BEGIN
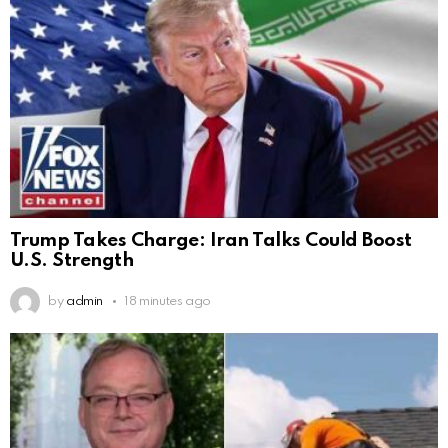
Trump Takes Charge: Iran Talks Could Boost
U.S. Strength
by
admin
18 minutes ago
END
Your goal ▸ From the first line to the last, retype the entries above exactly, minus the pictures.

Solution for this problem ▸
Trump Takes Charge: Iran Talks Could Boost
U.S. Strength
by
admin
18 minutes ago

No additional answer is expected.